Neoadjuvant With Trastuzumab, Pyrotinib Plus Palbociclib and Fulvestrant in HER2-positive, ER-positive Breast Cancer


This is a prospective Single-arm Study to Investigate the Efficacy and Safety of Neoadjuvant treatment with trastuzumab and pyrotinib plus palbociclib and fulvestrant in HER2-positive, ER-positive breast cancer.

Study Type

  • Study Type: Interventional
  • Study Design
    • Allocation: N/A
    • Intervention Model: Single Group Assignment
    • Primary Purpose: Treatment
    • Masking: None (Open Label)
  • Study Primary Completion Date: October 15, 2023

Detailed Description

ER+HER2+ breast cancer have low response to single endocrine therapy, however the efficacy was improved when treated with endocrine therapy combined with anti-HER2 target therapy. Palbociclib, to be a CDK4/6 inhibitor, has synergistic with tamoxifen and trastuzumab in ER+/HER2+ cells. In China, there is nearly 40000 new patients with ER+/HER2+ breast cancer every year. The encouraging results in NA-PHER2 study suggested the triple targeting of ER, HER2, and RB1 could be an effective chemotherapy-free treatment strategy in neoadjuvant therapy. However, pertuzumab is very expensive. The investigators plan to replace pertuzumab with pyrotinib. Pyrotinib, a new irreversible pan-Her inhibitor in China pharmaceutical company. The objective is to evaluate the efficacy and safety of Neoadjuvant treatment with trastuzumab and pyrotinib plus palbociclib and fulvestrant (TPPF) in this target population. 37 patients will enter the single-arm treatment group. The participants will receive an association of drugs (trastuzumab, pyrotinib, palbociclib plus Fulvestrant, TPPF) as neoadjuvant therapy. Surgery will be performed not earlier than 14 days and not later than 28 days after the last dose of any of the drugs in the combination. The primary endpoint is the rate of pathological complete response (pCR) defined as ypT0-ypTis ypN0 at surgery. The secondary endpoint include the change in Ki67 expression from baseline and at C2D15 of treatment and at surgery, objective response rate and safety.


  • Drug: Palbociclib
    • Palbociclib will be given at the dose of 125 mg po q.d. x 21 every 4 weeks (i.e. 1 week rest period for a total of 5 cycles)
  • Drug: trastuzumab
    • 8 mg/kg loading dose IV, then 6 mg/kg IV, every 3 weeks for a total of 6 administrations.
  • Drug: pyrotinib
    • Pyrotinib 400mg, PO daily, continuously
  • Drug: fulvestrant
    • Fulvestrant will be administered according to local prescription guidelines and will be given intramuscle at the dose of 500 mg every 4 weeks (repeat for 5 times) with an additional 500 mg dose given two weeks after the initial dose.

Arms, Groups and Cohorts

  • Experimental: TPPF group
    • Patients will be treated with Trastuzumab, Pyrotinib, Palbociclib plus Fulvestrant(TPPF).

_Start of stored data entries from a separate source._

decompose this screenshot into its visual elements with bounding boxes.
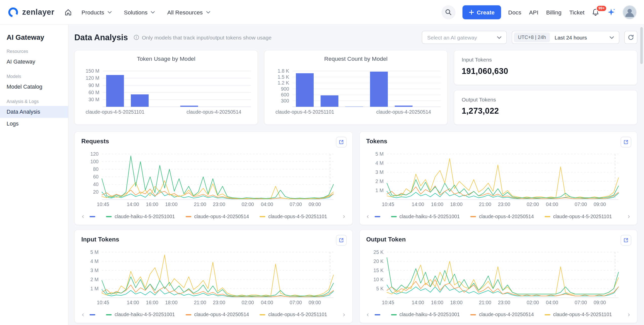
chevron-down-icon bbox=[610, 36, 614, 39]
legend-item-claude-opus-4-20250514[interactable]: claude-opus-4-20250514 bbox=[470, 312, 534, 317]
legend-items: claude-haiku-4-5-20251001claude-opus-4-2… bbox=[374, 312, 622, 317]
svg-text:23:00: 23:00 bbox=[213, 300, 225, 305]
svg-text:21:00: 21:00 bbox=[194, 300, 206, 305]
chart-title: Input Tokens bbox=[81, 236, 119, 243]
notifications-button[interactable]: 99+ bbox=[591, 8, 599, 16]
legend-next-button[interactable]: › bbox=[626, 213, 631, 220]
sidebar-section-label-analysis-logs: Analysis & Logs bbox=[0, 93, 68, 106]
legend-item-claude-haiku-4-5-20251001[interactable]: claude-haiku-4-5-20251001 bbox=[391, 214, 460, 219]
legend-item-claude-haiku-4-5-20251001[interactable]: claude-haiku-4-5-20251001 bbox=[106, 214, 175, 219]
legend-prev-button[interactable]: ‹ bbox=[80, 311, 85, 318]
legend-item-claude-opus-4-5-20251101[interactable]: claude-opus-4-5-20251101 bbox=[545, 214, 612, 219]
create-button-label: Create bbox=[477, 9, 495, 15]
chart-legend: ‹ claude-haiku-4-5-20251001claude-opus-4… bbox=[80, 212, 347, 221]
topnav-links: DocsAPIBillingTicket bbox=[508, 9, 585, 15]
legend-item-claude-opus-4-20250514[interactable]: claude-opus-4-20250514 bbox=[186, 312, 249, 317]
stat-value: 1,273,022 bbox=[462, 106, 630, 116]
nav-menu-label: All Resources bbox=[167, 9, 203, 15]
stat-label: Output Tokens bbox=[462, 96, 630, 103]
legend-label: claude-opus-4-20250514 bbox=[194, 312, 249, 317]
legend-label: claude-opus-4-5-20251101 bbox=[553, 214, 612, 219]
legend-prev-button[interactable]: ‹ bbox=[365, 311, 370, 318]
svg-text:120: 120 bbox=[90, 151, 99, 157]
header-controls: Select an AI gateway UTC+8 | 24h Last 24… bbox=[422, 31, 637, 44]
time-range-control[interactable]: UTC+8 | 24h Last 24 hours bbox=[512, 31, 619, 44]
legend-color-dash bbox=[186, 314, 191, 315]
svg-text:18:00: 18:00 bbox=[450, 201, 462, 207]
legend-item-claude-opus-4-5-20251101[interactable]: claude-opus-4-5-20251101 bbox=[545, 312, 612, 317]
chevron-down-icon bbox=[206, 11, 210, 13]
sidebar-item-model-catalog[interactable]: Model Catalog bbox=[0, 81, 68, 93]
svg-text:10:45: 10:45 bbox=[97, 201, 109, 207]
sidebar-item-logs[interactable]: Logs bbox=[0, 118, 68, 130]
svg-text:claude-opus-4-20250514: claude-opus-4-20250514 bbox=[376, 109, 431, 115]
refresh-button[interactable] bbox=[624, 31, 637, 44]
svg-text:4 M: 4 M bbox=[90, 258, 98, 264]
svg-text:2 M: 2 M bbox=[90, 277, 98, 282]
legend-item[interactable] bbox=[90, 216, 95, 217]
legend-next-button[interactable]: › bbox=[626, 311, 631, 318]
request-count-chart: 3006009001.2 K1.5 K1.8 Kclaude-opus-4-5-… bbox=[265, 51, 447, 125]
svg-text:14:00: 14:00 bbox=[127, 300, 139, 305]
line-charts-row-1: Requests 2040608010012010:4514:0016:0018… bbox=[74, 131, 637, 225]
legend-color-dash bbox=[545, 216, 550, 217]
legend-next-button[interactable]: › bbox=[341, 311, 346, 318]
svg-text:23:00: 23:00 bbox=[213, 201, 225, 207]
legend-prev-button[interactable]: ‹ bbox=[365, 213, 370, 220]
svg-text:1.8 K: 1.8 K bbox=[278, 68, 289, 74]
chart-legend: ‹ claude-haiku-4-5-20251001claude-opus-4… bbox=[365, 310, 631, 319]
plus-icon bbox=[469, 10, 474, 14]
usage-notice-text: Only models that track input/output toke… bbox=[142, 34, 271, 40]
svg-text:09:00: 09:00 bbox=[593, 300, 606, 305]
legend-next-button[interactable]: › bbox=[341, 213, 346, 220]
nav-link-docs[interactable]: Docs bbox=[508, 9, 521, 15]
assistant-button[interactable] bbox=[607, 8, 616, 17]
create-button[interactable]: Create bbox=[462, 5, 501, 19]
legend-item-claude-opus-4-5-20251101[interactable]: claude-opus-4-5-20251101 bbox=[260, 312, 327, 317]
legend-item[interactable] bbox=[90, 314, 95, 315]
gateway-select[interactable]: Select an AI gateway bbox=[422, 31, 507, 44]
svg-text:18:00: 18:00 bbox=[450, 300, 462, 305]
user-avatar[interactable] bbox=[623, 5, 637, 19]
legend-item[interactable] bbox=[374, 314, 380, 315]
nav-menu-solutions[interactable]: Solutions bbox=[124, 9, 155, 15]
svg-text:120 M: 120 M bbox=[86, 75, 99, 81]
legend-item-claude-opus-4-5-20251101[interactable]: claude-opus-4-5-20251101 bbox=[260, 214, 327, 219]
nav-menu-all-resources[interactable]: All Resources bbox=[167, 9, 210, 15]
zenlayer-logo[interactable]: zenlayer bbox=[7, 6, 54, 18]
sidebar-item-ai-gateway[interactable]: AI Gateway bbox=[0, 56, 68, 68]
svg-text:16:00: 16:00 bbox=[431, 300, 443, 305]
svg-text:10 K: 10 K bbox=[373, 277, 384, 282]
legend-label: claude-haiku-4-5-20251001 bbox=[399, 312, 460, 317]
svg-text:1.2 K: 1.2 K bbox=[278, 80, 289, 86]
legend-color-dash bbox=[470, 314, 476, 315]
svg-text:14:00: 14:00 bbox=[127, 201, 139, 207]
scrollbar-thumb[interactable] bbox=[640, 27, 643, 64]
legend-color-dash bbox=[186, 216, 191, 217]
legend-item[interactable] bbox=[374, 216, 380, 217]
legend-color-dash bbox=[260, 314, 266, 315]
legend-label: claude-opus-4-5-20251101 bbox=[553, 312, 612, 317]
legend-item-claude-haiku-4-5-20251001[interactable]: claude-haiku-4-5-20251001 bbox=[391, 312, 460, 317]
svg-text:100: 100 bbox=[90, 159, 99, 164]
search-button[interactable] bbox=[441, 5, 455, 19]
sidebar-item-data-analysis[interactable]: Data Analysis bbox=[0, 106, 68, 118]
svg-text:claude-opus-4-5-20251101: claude-opus-4-5-20251101 bbox=[275, 109, 334, 115]
nav-link-api[interactable]: API bbox=[529, 9, 538, 15]
legend-prev-button[interactable]: ‹ bbox=[80, 213, 85, 220]
home-button[interactable] bbox=[64, 8, 72, 16]
legend-item-claude-opus-4-20250514[interactable]: claude-opus-4-20250514 bbox=[470, 214, 534, 219]
svg-text:02:00: 02:00 bbox=[242, 201, 254, 207]
requests-chart: 2040608010012010:4514:0016:0018:0021:002… bbox=[75, 144, 352, 209]
nav-link-billing[interactable]: Billing bbox=[546, 9, 562, 15]
svg-text:40: 40 bbox=[93, 181, 99, 187]
legend-item-claude-haiku-4-5-20251001[interactable]: claude-haiku-4-5-20251001 bbox=[106, 312, 175, 317]
legend-label: claude-opus-4-5-20251101 bbox=[268, 312, 327, 317]
legend-item-claude-opus-4-20250514[interactable]: claude-opus-4-20250514 bbox=[186, 214, 249, 219]
token-usage-chart: 30 M60 M90 M120 M150 Mclaude-opus-4-5-20… bbox=[75, 51, 257, 125]
screen: zenlayer ProductsSolutionsAll Resources … bbox=[0, 0, 644, 325]
svg-text:23:00: 23:00 bbox=[498, 201, 510, 207]
nav-link-ticket[interactable]: Ticket bbox=[569, 9, 585, 15]
svg-text:02:00: 02:00 bbox=[527, 201, 539, 207]
nav-menu-products[interactable]: Products bbox=[82, 9, 112, 15]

Clinical Trial Outcome Measures

Primary Measures

  • pathological complete response (pCR)
    • Time Frame: Immediately after the surgery,through study completion, an average of 1 year
    • Defined as the absence of any invasive cancer cells in the resected breast specimen and all resected lymph nodes following the completion of neoadjuvant therapy. If there is only carcinoma in situ remains, it can be regarded as pCR.

Secondary Measures

  • changes of Ki67
    • Time Frame: through study completion, an average of 1 year
    • changes of Ki67 from baseline and at cycle2/day 15 and at surgery (approximately 22 weeks after start of neoadjuvant therapy.
  • objective response rate (ORR)
    • Time Frame: at the end of the combination treatment, up to 1 year
    • The proportion of participants whose best outcome is complete remission or partial remission (according to RECIST1.1)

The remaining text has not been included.